[Input data Boundary: Start]
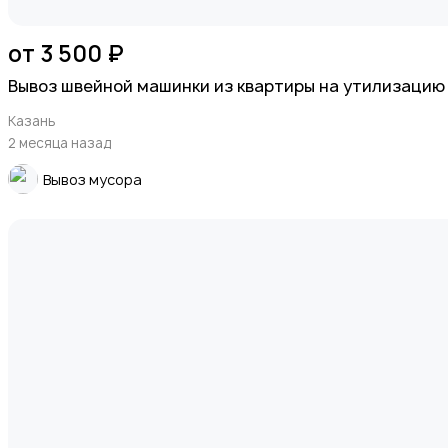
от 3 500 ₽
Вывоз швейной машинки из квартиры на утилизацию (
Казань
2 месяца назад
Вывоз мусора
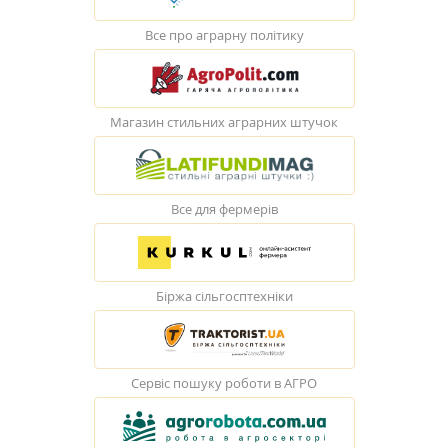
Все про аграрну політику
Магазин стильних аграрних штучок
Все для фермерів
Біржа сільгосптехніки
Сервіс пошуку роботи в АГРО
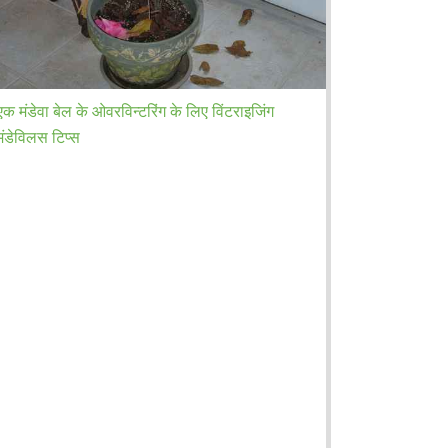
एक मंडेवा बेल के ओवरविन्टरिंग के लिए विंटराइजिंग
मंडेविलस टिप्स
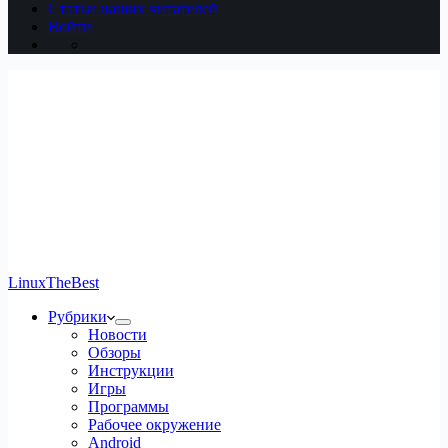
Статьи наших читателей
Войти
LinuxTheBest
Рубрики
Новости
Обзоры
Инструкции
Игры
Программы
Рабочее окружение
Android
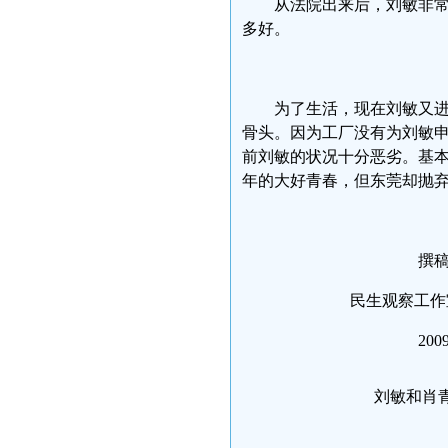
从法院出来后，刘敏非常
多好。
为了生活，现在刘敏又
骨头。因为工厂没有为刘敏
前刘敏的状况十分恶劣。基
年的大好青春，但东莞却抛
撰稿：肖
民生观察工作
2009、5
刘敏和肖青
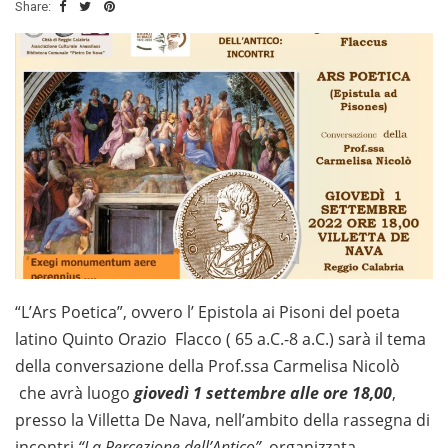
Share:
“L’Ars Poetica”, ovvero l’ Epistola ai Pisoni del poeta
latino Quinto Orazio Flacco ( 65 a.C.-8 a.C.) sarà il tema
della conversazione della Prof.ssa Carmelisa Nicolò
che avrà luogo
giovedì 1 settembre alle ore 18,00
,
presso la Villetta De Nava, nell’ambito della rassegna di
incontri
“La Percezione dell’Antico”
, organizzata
[Input data Boundary: End]
[Input data Boundary: Start]
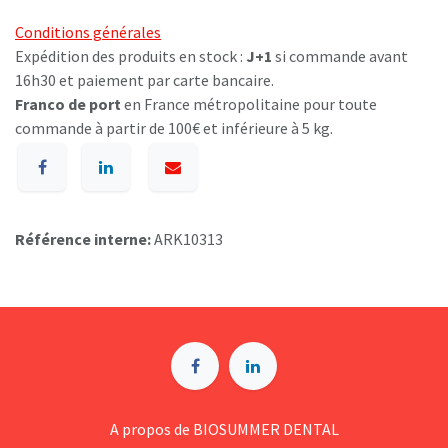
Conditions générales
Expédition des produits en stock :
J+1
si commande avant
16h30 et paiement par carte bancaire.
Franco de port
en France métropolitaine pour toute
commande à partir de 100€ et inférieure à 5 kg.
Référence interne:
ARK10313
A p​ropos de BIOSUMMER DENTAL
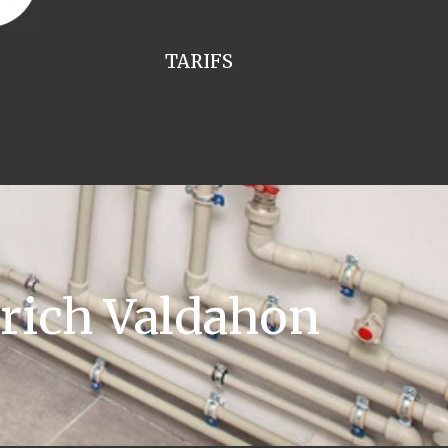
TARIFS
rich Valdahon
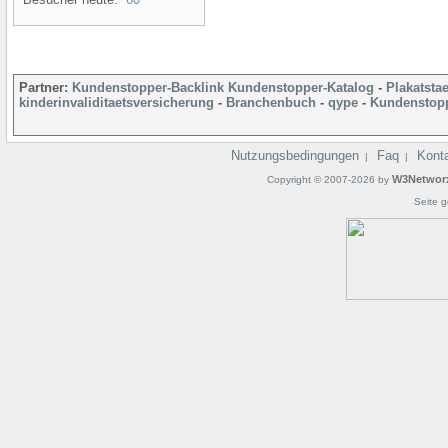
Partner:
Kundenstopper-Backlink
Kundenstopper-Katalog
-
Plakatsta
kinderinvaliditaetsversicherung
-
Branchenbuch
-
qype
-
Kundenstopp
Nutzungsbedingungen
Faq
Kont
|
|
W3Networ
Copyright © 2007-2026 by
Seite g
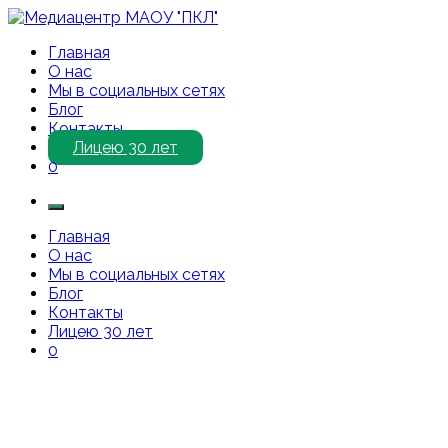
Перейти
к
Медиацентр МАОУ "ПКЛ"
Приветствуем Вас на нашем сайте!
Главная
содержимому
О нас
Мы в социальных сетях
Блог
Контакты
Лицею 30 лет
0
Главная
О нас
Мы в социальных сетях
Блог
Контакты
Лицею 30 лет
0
[Input data Boundary: End]
**Required action:** Return solely the number of lines in the data that include the word "Kundenstopper".

**Result for this exercise:** 2